One final thing.  The man never stops.  In the official post-game press conference he teased Tua about missing the play call on his interception (no one else did) and about taking the sack in overtime.  Humorously, but if you think Saban wasn’t making a point at the same time you haven’t been paying attention.  In his post-game ESPN appearance (at probably about 2 a.m. local) he was still recruiting, reminding Scott Van Pelt that Alabama had probably played as many freshman as any team in the country.  If you don’t think that every other coach in America doesn’t tell recruits that if they go to Alabama they won’t see the field for years no matter how talented they are, you are kidding yourself.  Tua, Najee, Alex, Henry, Daniel, Xavier, Devonta, Jerry, Dylan, Thomas, Jedrick, Brian and some we forget just now all say “do tell”. 

We mentioned a couple of times this season that Coach Saban just seemed to like this team.  He liked coaching them.  We can understand why.  The players seemed to like and support one another.  We have seen the video of Hurts rushing onto the field to congratulate Tagovailoa on his success, a smile of simple joy on his face. Then we watched him endure as lousy and insensitive a post-game interview as we can recall with dignity and class. We have seen the video of the gallant Anfernee Jennings being rolled down the sidelines in a wheelchair to the trophy stand.  We’ve seen the tape of Tagovailoa racing to the corner of the stands to hug his dad and mom.  We saw the cell phone video of the team’s musically-horrid yet soul-stirring rendition of the fight song in the locker room….  Seems our allergies start acting up every time.

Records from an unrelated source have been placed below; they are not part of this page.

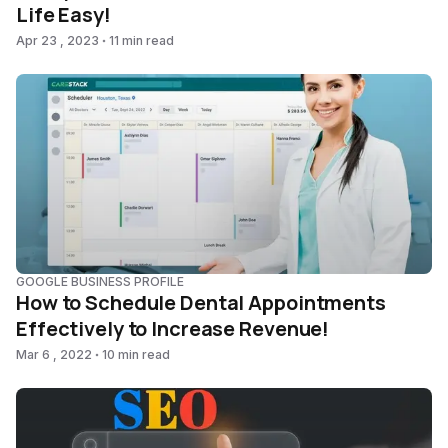
Life Easy!
Apr 23 , 2023
11 min read
GOOGLE BUSINESS PROFILE
How to Schedule Dental Appointments
Effectively to Increase Revenue!
Mar 6 , 2022
10 min read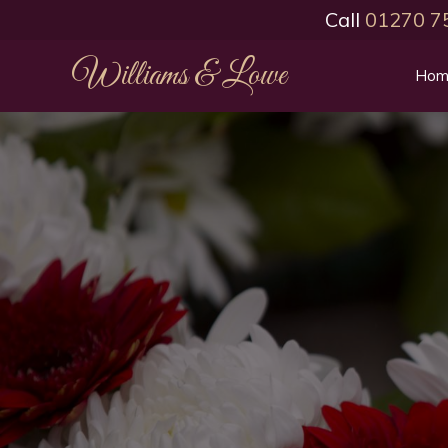
Call
01270 7
Williams & Lowe
Hom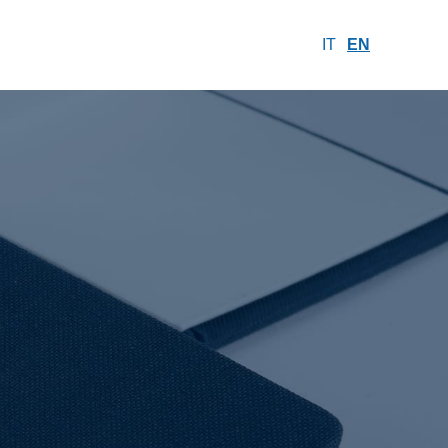
IT
EN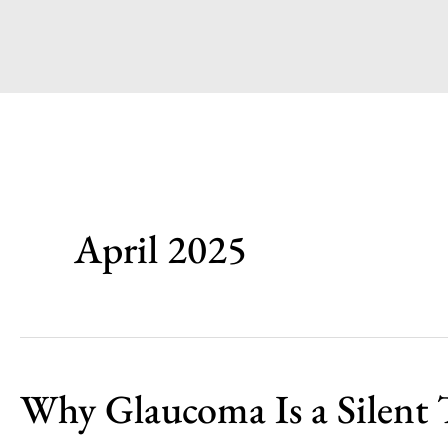
April 2025
Why Glaucoma Is a Silent 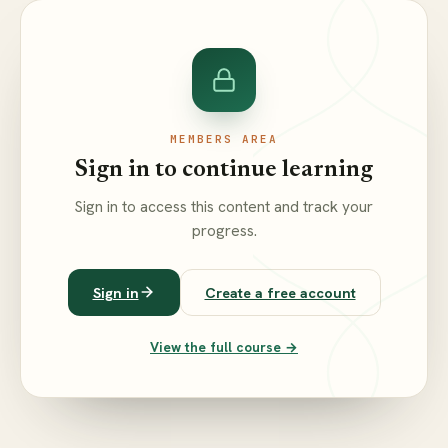
MEMBERS AREA
Sign in to continue learning
Sign in to access this content and track your
progress.
Sign in
Create a free account
View the full course →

So, it is a little bittersweet to come to the end of this season.  Sweet, because the ultimate goal was achieved and in thrilling fashion.  Bitter, because this particular team will not assemble on the gridiron again and some of our favorites have played their final down for the Crimson Tide.  And because there are an awful lot of fixed flats, rotations, and balances between now and when we get to see Alabama kick off the football again.

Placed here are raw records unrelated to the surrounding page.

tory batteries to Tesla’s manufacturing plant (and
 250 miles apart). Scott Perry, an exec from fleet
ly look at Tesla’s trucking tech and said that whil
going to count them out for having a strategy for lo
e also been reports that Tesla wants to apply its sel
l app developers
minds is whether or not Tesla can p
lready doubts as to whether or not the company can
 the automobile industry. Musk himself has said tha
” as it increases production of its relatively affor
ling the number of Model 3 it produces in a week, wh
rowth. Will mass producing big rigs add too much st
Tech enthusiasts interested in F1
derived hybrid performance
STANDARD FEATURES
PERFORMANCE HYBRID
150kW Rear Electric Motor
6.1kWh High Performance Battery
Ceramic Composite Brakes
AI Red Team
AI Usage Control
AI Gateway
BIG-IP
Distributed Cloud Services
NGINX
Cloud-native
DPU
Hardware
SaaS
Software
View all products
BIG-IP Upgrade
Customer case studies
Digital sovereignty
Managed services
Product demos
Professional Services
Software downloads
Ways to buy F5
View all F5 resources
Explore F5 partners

As always, we thank the Commissioner for graciously allowing us space on his fancy blog to spout off about football.  Thanks to the Comptroller for sitting patiently on Sunday afternoons and Monday nights while we do this instead of doing chores around the house  Most of all, thanks to all of you who take the time to write, or say hello, or meet us at the games because you’ve read something in the Tire Store Report.  We are honored you take time from your busy lives to visit here.  Most of all, thanks for sharing with us another remarkable season of Alabama football.  We’ve shared good and we’ve shared some not-so-good times over the years.  Don’t let anyone tell you differently -- these are the good old days.

Lord willing, we’ll see you all in the sweltering heat of late summer when another Odyssey of a college football season begins afresh – a time when we can “watch men skilled in all ways of contending.” Till then, we are going to count on the memories of this season and especially last Monday night to keep us warm through the winter. 

The University of Alabama.  College Football’s Reigning Champions.  We just never get tired of saying it.  Roll Tide, everyone.  Beat Louisville.